Cape in Chiba, Japan

Cape Myōgane (明鐘岬, Myōgane-misaki) is a cape located on the border of Futtsu and Kyonan, Chiba, Japan, where Mount Nokogiri on its western end precipitously falls into the Uraga Channel to Tokyo Bay.

Cape Myōgane marked the eastern border between Awa Province and Kazusa Province in pre-modern Japan. The area surrounding the cape is mountainous and known from early times as an area difficult to traverse by land. Cape Myōgane, due to its strategic location over the Uraga Channel, was also a noted defensive position. By the Meiji period (1868–1912) one tunnel was constructed near the cape to allow easier passage in the area. A railroad tunnel was completed in 1917 under the area between Cape Myōgane and Mount Nokogiri. Now called the Nokogiriyama Tunnel, it spans 1.251 km and allows the JR East Uchibō Line to connect Soga Station in Chiba City to cities in the south of the Bōsō Peninsula. Cape Myōgane, due to its strategic location over the Uraga Channel, was also a noted defensive position. Currently three tunnels (Motona, Shiofuki and Myōgane) allow safe passage by road via National Route 127.

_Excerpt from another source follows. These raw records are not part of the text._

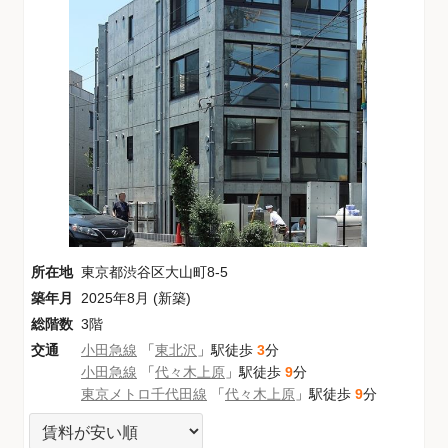
所在地
東京都渋谷区大山町8-5
築年月
2025年8月 (新築)
総階数
3階
交通
小田急線
「
東北沢
」駅徒歩
3
分
小田急線
「
代々木上原
」駅徒歩
9
分
東京メトロ千代田線
「
代々木上原
」駅徒歩
9
分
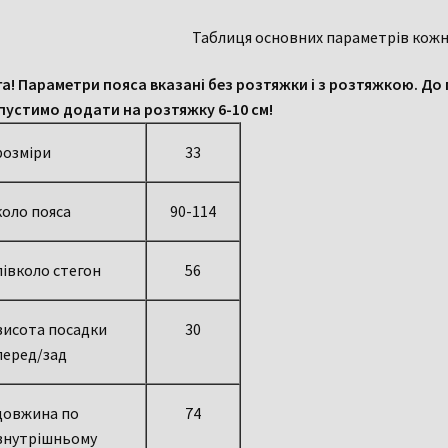
Таблиця основних параметрів кожн
га! Параметри пояса вказані без розтяжки і з розтяжкою. До
пустимо додати на розтяжку 6-10 см!
розміри
33
коло пояса
90-114
півколо стегон
56
висота посадки
30
перед/зад
довжина по
74
внутрішньому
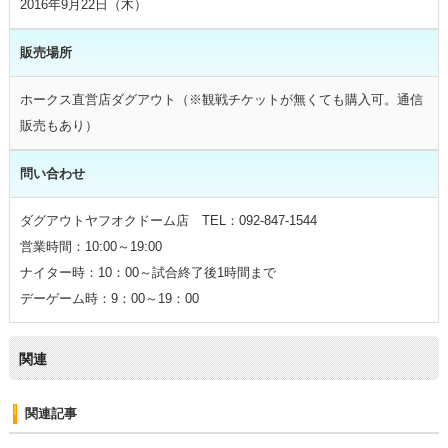
2016年9月22日（木）
販売場所
ホークス直営店ダグアウト（※観戦チケットが無くても購入可。通信
販売もあり）
問い合わせ
ダグアウトヤフオクドーム店 TEL：092-847-1544
営業時間：10:00～19:00
ナイター時：10：00～試合終了後1時間まで
デーゲーム時：9：00～19：00
関連
関連記事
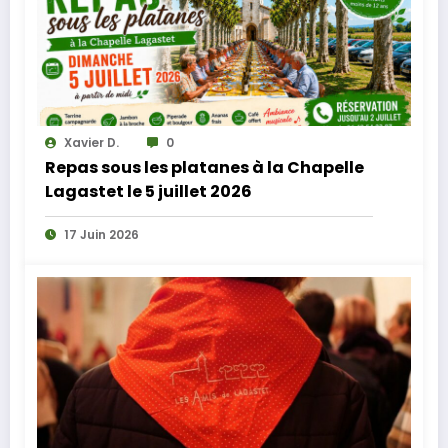
Xavier D.
0
Repas sous les platanes à la Chapelle
Lagastet le 5 juillet 2026
17 Juin 2026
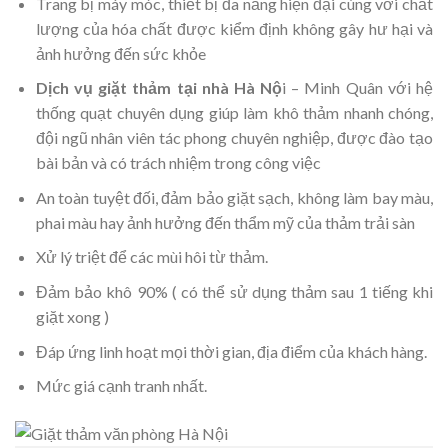
Trang bị máy móc, thiết bị đa năng hiện đại cùng với chất
lượng của hóa chất được kiểm định không gây hư hại và
ảnh hưởng đến sức khỏe
Dịch vụ giặt thảm tại nhà Hà Nộ
i – Minh Quân với hệ
thống quạt chuyên dụng giúp làm khô thảm nhanh chóng,
đội ngũ nhân viên tác phong chuyên nghiệp, được đào tạo
bài bản và có trách nhiệm trong công việc
An toàn tuyệt đối, đảm bảo giặt sạch, không làm bay màu,
phai màu hay ảnh hưởng đến thẩm mỹ của thảm trải sàn
Xử lý triệt để các mùi hôi từ thảm.
Đảm bảo khô 90% ( có thể sử dụng thảm sau 1 tiếng khi
giặt xong )
Đáp ứng linh hoạt mọi thời gian, địa điểm của khách hàng.
Mức giá cạnh tranh nhất.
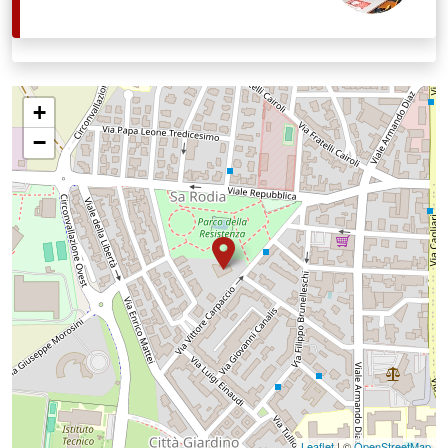
+
−
Leaflet
| ©
OpenStreetMap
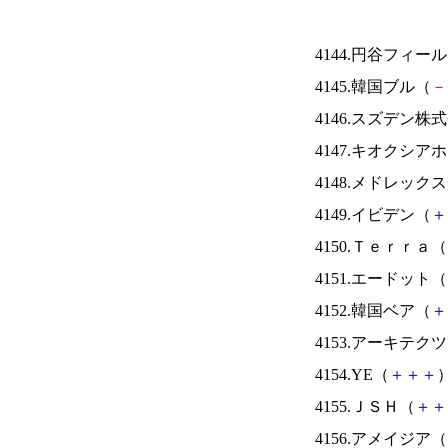
4144.円谷フィー
4145.韓国ブル（
－
4146.スズデン株
4147.キオクシ
4148.メドレック
4149.イビデン（
＋
4150.Ｔｅｒｒａ（
4151.エードット（
4152.韓国ベア（
＋
4153.アーキテク
4154.YE（
＋
＋
＋
）
4155.ＪＳＨ（
＋
＋
4156.アメイジア（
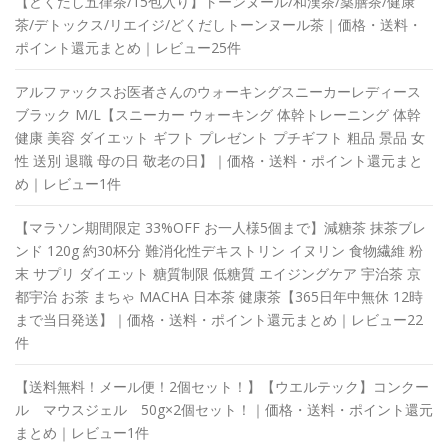
【どくだし五律茶/15包入り】トーンヌール/和漢茶/薬膳茶/健康
茶/デトックス/リエイジ/どくだしトーンヌール茶｜価格・送料・
ポイント還元まとめ｜レビュー25件
アルファックスお医者さんのウォーキングスニーカーレディース
ブラック M/L【スニーカー ウォーキング 体幹トレーニング 体幹
健康 美容 ダイエット ギフト プレゼント プチギフト 粗品 景品 女
性 送別 退職 母の日 敬老の日】｜価格・送料・ポイント還元まと
め｜レビュー1件
【マラソン期間限定 33%OFF お一人様5個まで】減糖茶 抹茶ブレ
ンド 120g 約30杯分 難消化性デキストリン イヌリン 食物繊維 粉
末 サプリ ダイエット 糖質制限 低糖質 エイジングケア 宇治茶 京
都宇治 お茶 まちゃ MACHA 日本茶 健康茶【365日年中無休 12時
まで当日発送】｜価格・送料・ポイント還元まとめ｜レビュー22
件
【送料無料！メール便！2個セット！】【ウエルテック】コンクー
ル マウスジェル 50g×2個セット！｜価格・送料・ポイント還元
まとめ｜レビュー1件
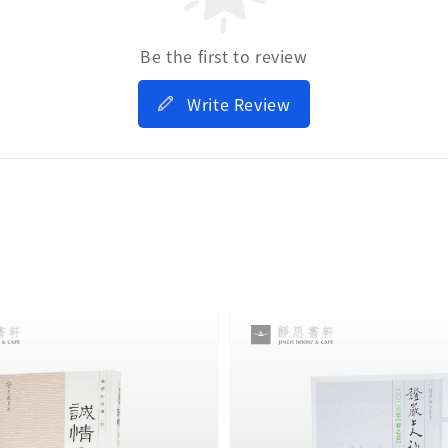
Be the first to review
Write Review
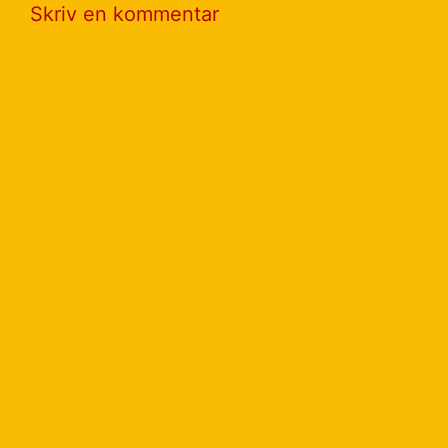
Skriv en kommentar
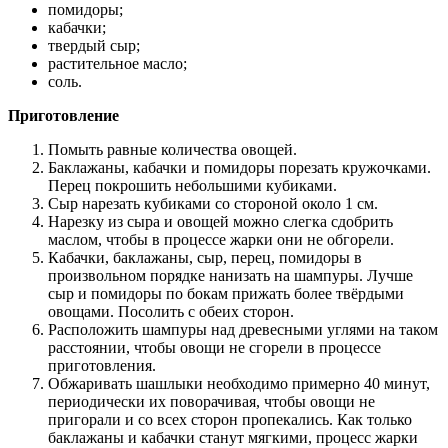
помидоры;
кабачки;
твердый сыр;
растительное масло;
соль.
Приготовление
Помыть равные количества овощей.
Баклажаны, кабачки и помидоры порезать кружочками.
Перец покрошить небольшими кубиками.
Сыр нарезать кубиками со стороной около 1 см.
Нарезку из сыра и овощей можно слегка сдобрить
маслом, чтобы в процессе жарки они не обгорели.
Кабачки, баклажаны, сыр, перец, помидоры в
произвольном порядке нанизать на шампуры. Лучше
сыр и помидоры по бокам прижать более твёрдыми
овощами. Посолить с обеих сторон.
Расположить шампуры над древесными углями на таком
расстоянии, чтобы овощи не сгорели в процессе
приготовления.
Обжаривать шашлыки необходимо примерно 40 минут,
периодически их поворачивая, чтобы овощи не
пригорали и со всех сторон пропекались. Как только
баклажаны и кабачки станут мягкими, процесс жарки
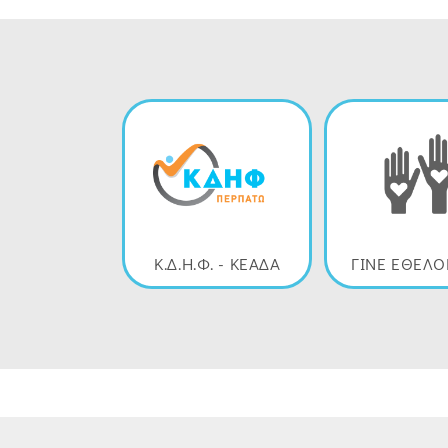
Κ.Δ.Η.Φ. - ΚΕΑΔΑ
ΓΙΝΕ ΕΘΕΛ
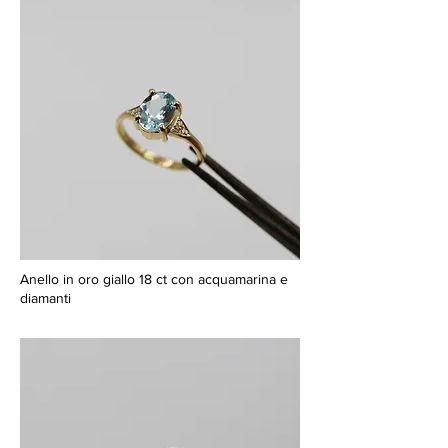
Anello in oro giallo 18 ct con acquamarina e
diamanti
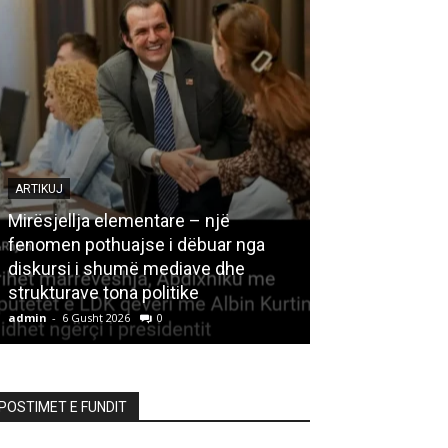
ARTIKUJ
Mirësjellja elementare – një
fenomen pothuajse i dëbuar nga
LETËRSI
diskursi i shumë mediave dhe
strukturave tona politike
Kedhi i kulakut
admin
-
6 Gusht 2026
0
admin
-
6 Gusht 20
POSTIMET E FUNDIT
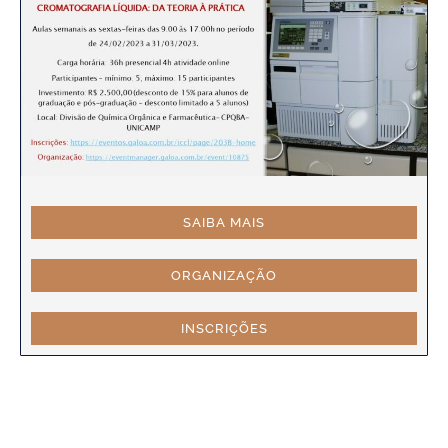
SAIBA MAIS
ORGANIZAÇÃO
INSCRIÇÕES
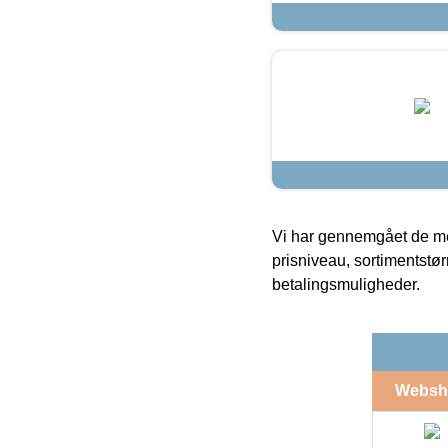
Vi har gennemgået de mes
prisniveau, sortimentstø
betalingsmuligheder.
Websh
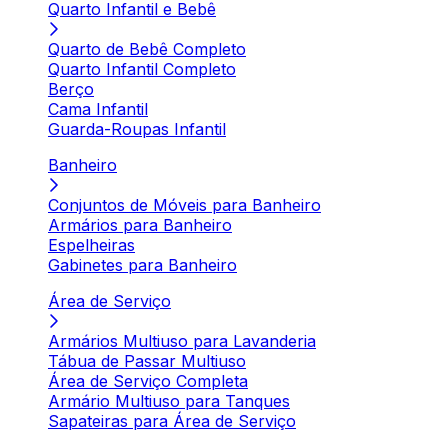
Quarto Infantil e Bebê
Quarto de Bebê Completo
Quarto Infantil Completo
Berço
Cama Infantil
Guarda-Roupas Infantil
Banheiro
Conjuntos de Móveis para Banheiro
Armários para Banheiro
Espelheiras
Gabinetes para Banheiro
Área de Serviço
Armários Multiuso para Lavanderia
Tábua de Passar Multiuso
Área de Serviço Completa
Armário Multiuso para Tanques
Sapateiras para Área de Serviço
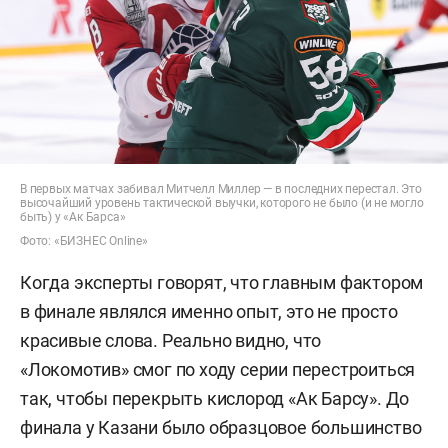
В первых матчах забивал Митчелл Миллер — в последних перестал. Это
высочайший уровень тактической выучки, которого не было (и не могло
быть) у «Ак Барса»
Фото: «БИЗНЕС Online»
Когда эксперты говорят, что главным фактором
в финале являлся именно опыт, это не просто
красивые слова. Реально видно, что
«Локомотив» смог по ходу серии перестроиться
так, чтобы перекрыть кислород «Ак Барсу». До
финала у Казани было образцовое большинство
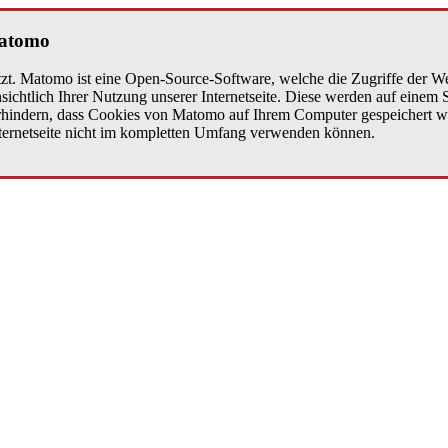
Matomo
zt. Matomo ist eine Open-Source-Software, welche die Zugriffe der We
sichtlich Ihrer Nutzung unserer Internetseite. Diese werden auf einem
verhindern, dass Cookies von Matomo auf Ihrem Computer gespeichert w
Internetseite nicht im kompletten Umfang verwenden können.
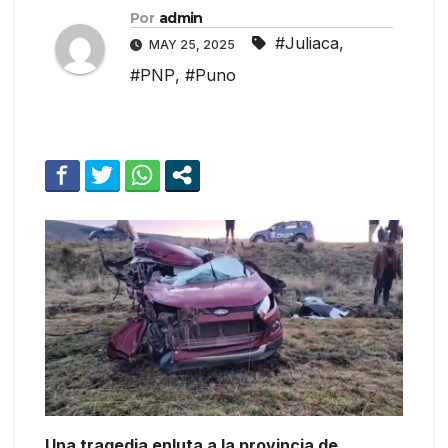
Por
admin
#Juliaca
,
MAY 25, 2025
#PNP
,
#Puno
Una tragedia enluta a la provincia de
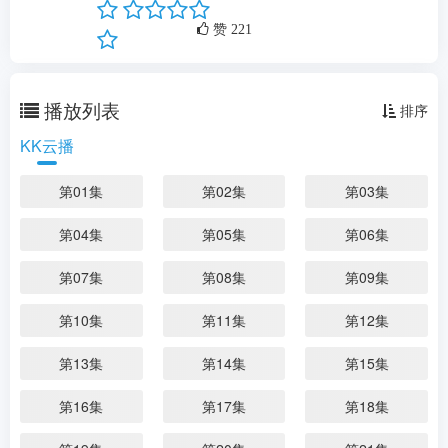
剧情：
...
更多
赞
221
播放列表
排序
KK云播
第01集
第02集
第03集
第04集
第05集
第06集
第07集
第08集
第09集
第10集
第11集
第12集
第13集
第14集
第15集
第16集
第17集
第18集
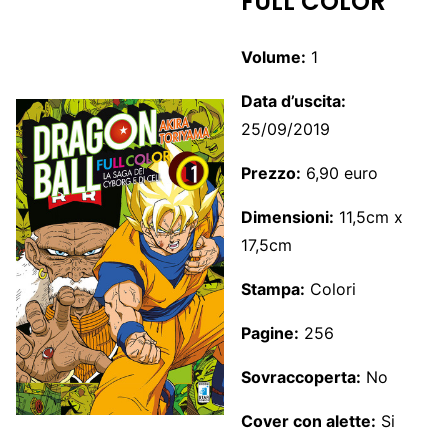
FULL COLOR
Volume:
1
Data d’uscita:
25/09/2019
Prezzo:
6,90 euro
Dimensioni:
11,5cm x
17,5cm
Stampa:
Colori
Pagine:
256
Sovraccoperta:
No
Cover con alette:
Si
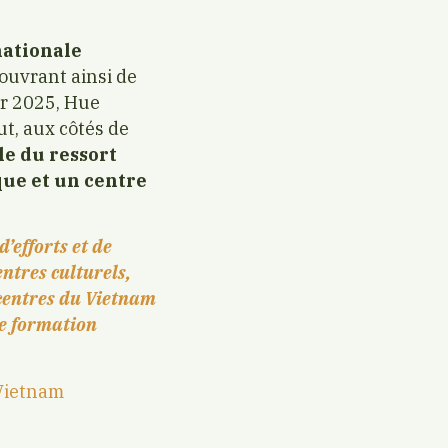
nationale
 ouvrant ainsi de
er 2025, Hue
ut, aux côtés de
le du ressort
ique et un centre
’efforts et de
entres culturels,
s centres du Vietnam
de formation
 Vietnam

Cape Myōgane is known as a particularly rich fishing area. At the beginning of the Edo period (1603–1868) the Tokugawa shogunate took direct control of the fisheries of the area at and around near Cape Myōgane, and designated Tateyama to the south as a market and shipping point for marine products to the Edo capitol. The cape continues to be a popular spot for amateur fishing.